▶ Task statement:
Write out again, exactly as they appear, the lines from the start of the data below through the line with "delegation, accountability, and"; no pictures.

[Stored entries]
- Opening Delimiter -
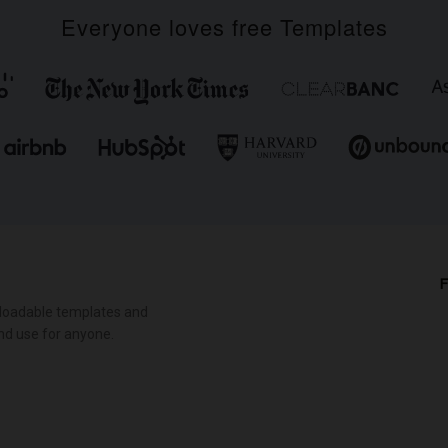
Everyone loves free Templates
F
loadable templates and
nd use for anyone.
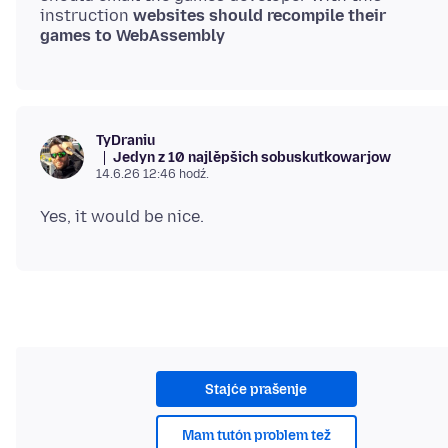
instruction
websites should recompile their
games to WebAssembly
TyDraniu
Jedyn z 10 najlěpšich sobuskutkowarjow
14.6.26 12:46 hodź.
Stajće prašenje
Mam tutón problem tež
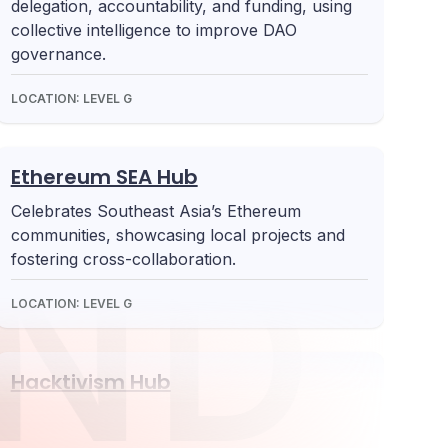
delegation, accountability, and funding, using
collective intelligence to improve DAO
governance.
LOCATION:
LEVEL G
Ethereum SEA Hub
Celebrates Southeast Asia’s Ethereum
communities, showcasing local projects and
ND 
fostering cross-collaboration.
LOCATION:
LEVEL G
Hacktivism Hub
Explore Ethereum’s cypherpunk values and
how blockchain can address privacy,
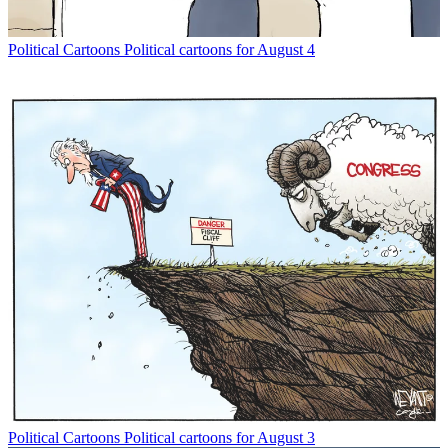
Political Cartoons
Political cartoons for August 4
Political Cartoons
Political cartoons for August 3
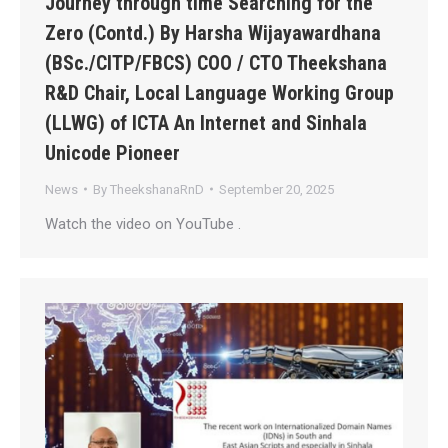
Journey through time Searching for the
Zero (Contd.) By Harsha Wijayawardhana
(BSc./CITP/FBCS) COO / CTO Theekshana
R&D Chair, Local Language Working Group
(LLWG) of ICTA An Internet and Sinhala
Unicode Pioneer
News
By
TheekshanaRnD
September 20, 2025
Watch the video on YouTube .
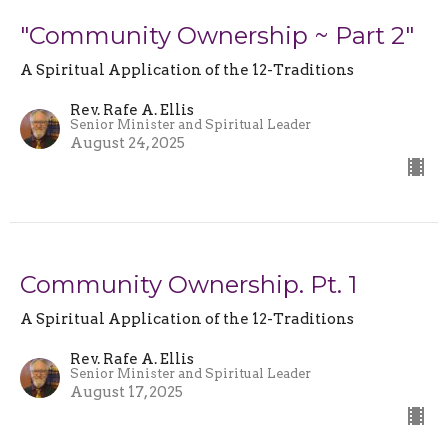
"Community Ownership ~ Part 2"
A Spiritual Application of the 12-Traditions
Rev. Rafe A. Ellis
Senior Minister and Spiritual Leader
August 24, 2025
Community Ownership. Pt. 1
A Spiritual Application of the 12-Traditions
Rev. Rafe A. Ellis
Senior Minister and Spiritual Leader
August 17, 2025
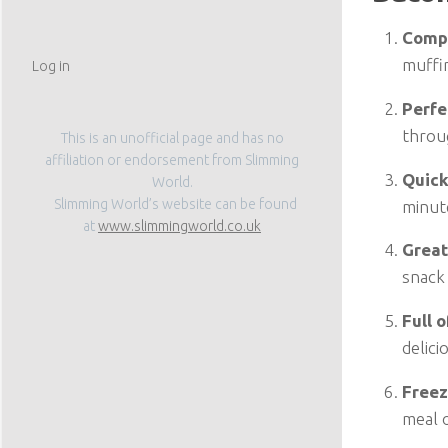
Compl
muffi
Log in
Perfe
throu
This is an unofficial page and has no
affiliation or endorsement from Slimming
Quick
World.
Slimming World’s website can be found
minute
at
www.slimmingworld.co.uk
Great
snack
Full 
delici
Freez
meal 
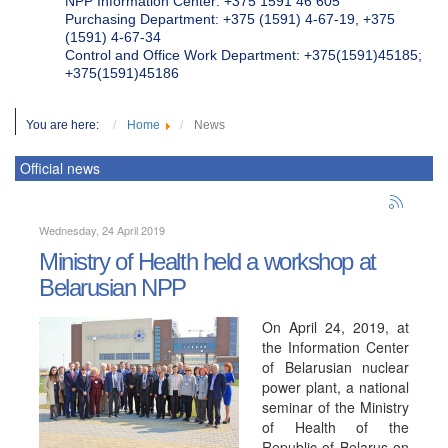
NPP Information Center: +375 1591 46 605
Purchasing Department: +375 (1591) 4-67-19, +375
(1591) 4-67-34
Control and Office Work Department: +375(1591)45185;
+375(1591)45186
You are here:
Home
News
Official news
Wednesday, 24 April 2019
Ministry of Health held a workshop at
Belarusian NPP
On April 24, 2019, at
the Information Center
of Belarusian nuclear
power plant, a national
seminar of the Ministry
of Health of the
Republic of Belarus on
- Closing Delimiter -
▶ Exercise solution:
Everyone loves free Templates
F
loadable templates and
nd use for anyone.
instruction
websites should recompile their
games to WebAssembly
TyDraniu
Jedyn z 10 najlěpšich sobuskutkowarjow
14.6.26 12:46 hodź.
Stajće prašenje
Mam tutón problem tež
delegation, accountability, and funding, using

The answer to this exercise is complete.